Namespace: LLama.Common
The parameters for initializing a LLama model.
public class ModelParams : LLama.Abstractions.IModelParams, System.IEquatable`1[[LLama.Common.ModelParams, LLamaSharp, Version=0.5.0.0, Culture=neutral, PublicKeyToken=null]]
Inheritance Object → ModelParams
Implements IModelParams, IEquatable<ModelParams>
Model context size (n_ctx)
public int ContextSize { get; set; }
the GPU that is used for scratch and small tensors
public int MainGpu { get; set; }
if true, reduce VRAM usage at the cost of performance
public bool LowVram { get; set; }
Number of layers to run in VRAM / GPU memory (n_gpu_layers)
public int GpuLayerCount { get; set; }
Seed for the random number generator (seed)
public int Seed { get; set; }
Use f16 instead of f32 for memory kv (memory_f16)

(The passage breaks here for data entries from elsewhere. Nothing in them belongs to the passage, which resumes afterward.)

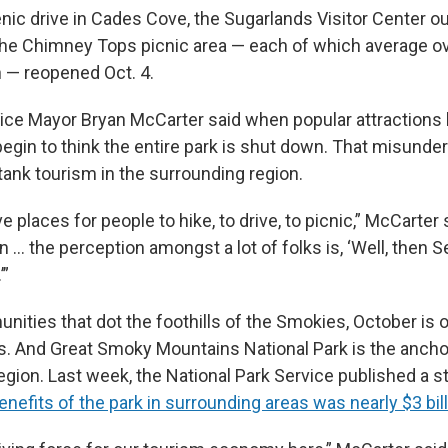
nic drive in Cades Cove, the Sugarlands Visitor Center ou
the Chimney Tops picnic area — each of which average o
h — reopened Oct. 4.
ice Mayor Bryan McCarter said when popular attractions l
begin to think the entire park is shut down. That misunde
 tank tourism in the surrounding region.
 places for people to hike, to drive, to picnic,” McCarter s
n … the perception amongst a lot of folks is, ‘Well, then 
’”
ities that dot the foothills of the Smokies, October is o
. And Great Smoky Mountains National Park is the ancho
region. Last week, the National Park Service published a s
efits of the park in surrounding areas was nearly $3 bill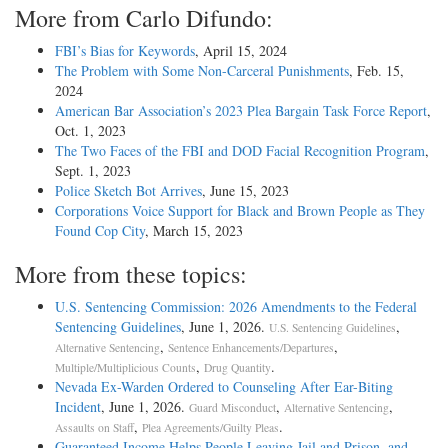
More from Carlo Difundo:
FBI’s Bias for Keywords
, April 15, 2024
The Problem with Some Non-Carceral Punishments
, Feb. 15,
2024
American Bar Association’s 2023 Plea Bargain Task Force Report
,
Oct. 1, 2023
The Two Faces of the FBI and DOD Facial Recognition Program
,
Sept. 1, 2023
Police Sketch Bot Arrives
, June 15, 2023
Corporations Voice Support for Black and Brown People as They
Found Cop City
, March 15, 2023
More from these topics:
U.S. Sentencing Commission: 2026 Amendments to the Federal
Sentencing Guidelines
, June 1, 2026.
,
U.S. Sentencing Guidelines
,
,
Alternative Sentencing
Sentence Enhancements/Departures
,
.
Multiple/Multiplicious Counts
Drug Quantity
Nevada Ex-Warden Ordered to Counseling After Ear-Biting
Incident
, June 1, 2026.
,
,
Guard Misconduct
Alternative Sentencing
,
.
Assaults on Staff
Plea Agreements/Guilty Pleas
Guaranteed Income Helps People Leaving Jail and Prison, and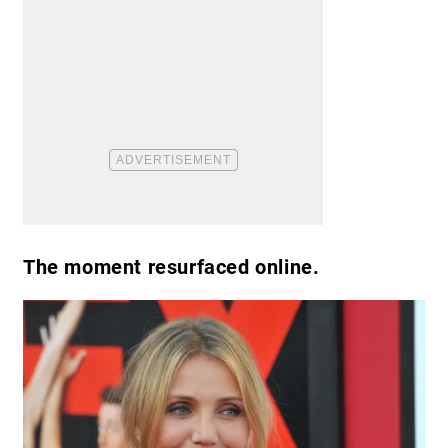
The moment resurfaced online.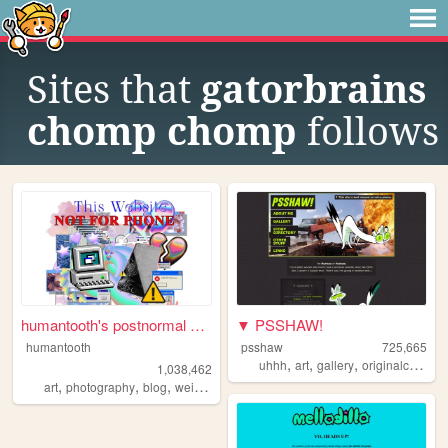
Sites that
gatorbrains
chomp chomp
follows
humantooth's postnormal cybe...
▼ PSSHAW!
humantooth
psshaw
725,665
,
,
,
uhhh
art
gallery
originalcharacters
1,038,462
,
,
,
,
art
photography
blog
weird
philosophy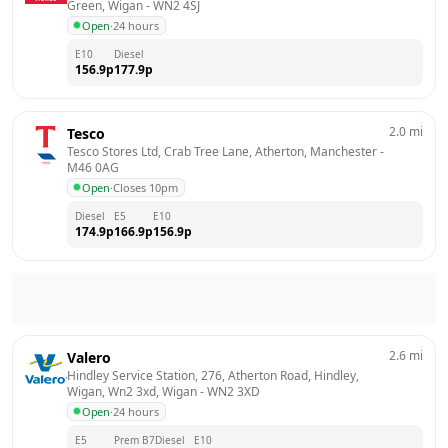
Green, Wigan
 - 
WN2 4SJ
Open
·
24 hours
E10
Diesel
156.9
p
177.9
p
2.0
mi
Tesco
Tesco Stores Ltd, Crab Tree Lane, Atherton, Manchester
 - 
M46 0AG
Open
·
Closes 10pm
Diesel
E5
E10
174.9
p
166.9
p
156.9
p
2.6
mi
Valero
Hindley Service Station, 276, Atherton Road, Hindley, 
Wigan, Wn2 3xd, Wigan
 - 
WN2 3XD
Open
·
24 hours
E5
Prem B7
Diesel
E10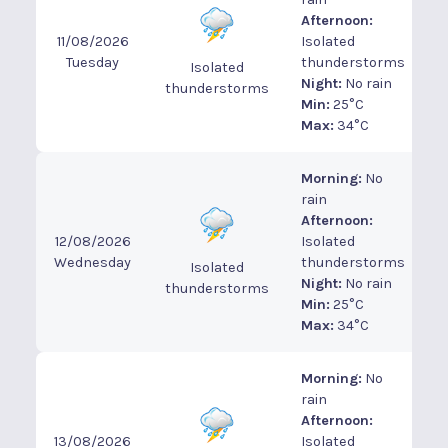
Afternoon:
11/08/2026
Isolated
Tuesday
thunderstorms
Isolated
Night:
No rain
thunderstorms
Min:
25°C
Max:
34°C
Morning:
No
rain
Afternoon:
12/08/2026
Isolated
Wednesday
thunderstorms
Isolated
Night:
No rain
thunderstorms
Min:
25°C
Max:
34°C
Morning:
No
rain
Afternoon:
13/08/2026
Isolated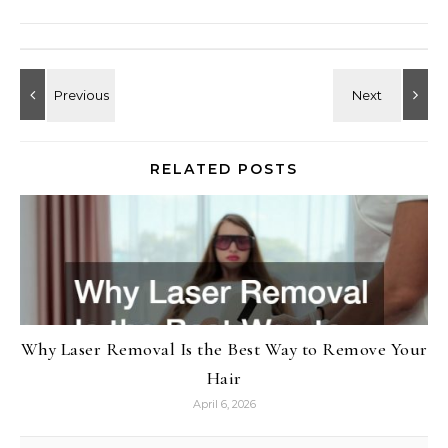
RELATED POSTS
Why Laser Removal Is the Best Way to Remove Your
Hair
April 6, 2026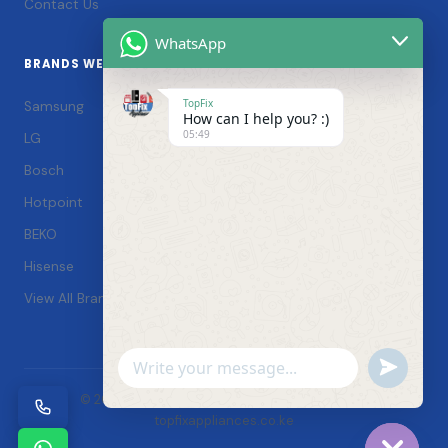
Contact Us
WhatsApp
BRANDS WE SERVICE
TopFix
Samsung
How can I help you? :)
05:49
LG
Bosch
Hotpoint
BEKO
Hisense
View All Brands →
Undefin
WhatsApp
© 2026 TopFix Appliances. All rights reserved. |
Message
topfixappliances.co.ke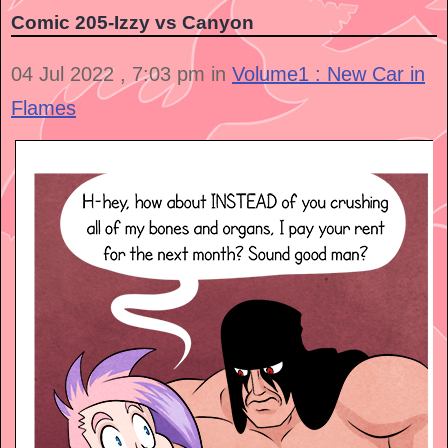
Comic 205-Izzy vs Canyon
04 Jul 2022 , 7:03 pm in
Volume1 : New Car in
Flames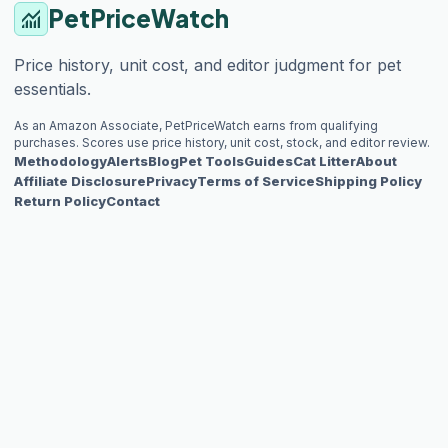
PetPriceWatch
monitoring
Price history, unit cost, and editor judgment for pet
essentials.
As an Amazon Associate, PetPriceWatch earns from qualifying
purchases. Scores use price history, unit cost, stock, and editor review.
Methodology
Alerts
Blog
Pet Tools
Guides
Cat Litter
About
Affiliate Disclosure
Privacy
Terms of Service
Shipping Policy
Return Policy
Contact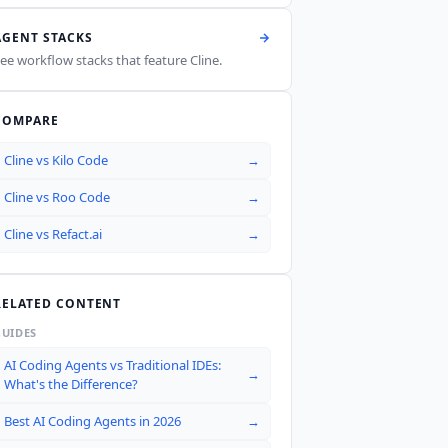
AGENT STACKS
ee workflow stacks that feature
Cline
.
COMPARE
Cline
vs
Kilo Code
→
Cline
vs
Roo Code
→
Cline
vs
Refact.ai
→
RELATED CONTENT
GUIDES
AI Coding Agents vs Traditional IDEs:
→
What's the Difference?
Best AI Coding Agents in 2026
→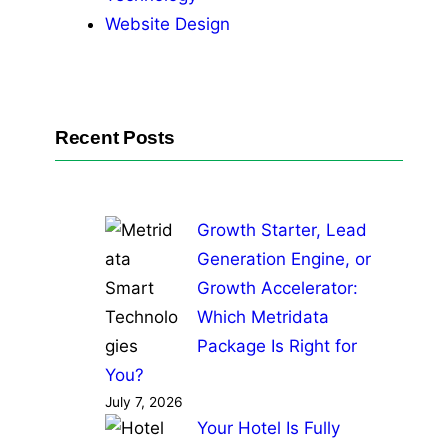
Website Design
Recent Posts
Growth Starter, Lead
Generation Engine, or
Growth Accelerator:
Which Metridata
Package Is Right for
You?
July 7, 2026
Your Hotel Is Fully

public bool UseFp16Memory { get; set; }
Use mmap for faster loads (use_mmap)
public bool UseMemorymap { get; set; }
Use mlock to keep model in memory (use_mlock)
public bool UseMemoryLock { get; set; }
Compute perplexity over the prompt (perplexity)
public bool Perplexity { get; set; }
Model path (model)
public string ModelPath { get; set; }
model alias
public string ModelAlias { get; set; }
lora adapter path (lora_adapter)
public string LoraAdapter { get; set; }
base model path for the lora adapter (lora_base)
public string LoraBase { get; set; }
Number of threads (-1 = autodetect) (n_threads)
public int Threads { get; set; }
batch size for prompt processing (must be >=32 to use BLAS) (n_batch)
public int BatchSize { get; set; }
Whether to convert eos to newline during the inference.
public bool ConvertEosToNewLine { get; set; }
Whether to use embedding mode. (embedding) Note that if this is set to true,
The LLamaModel won't produce text response anymore.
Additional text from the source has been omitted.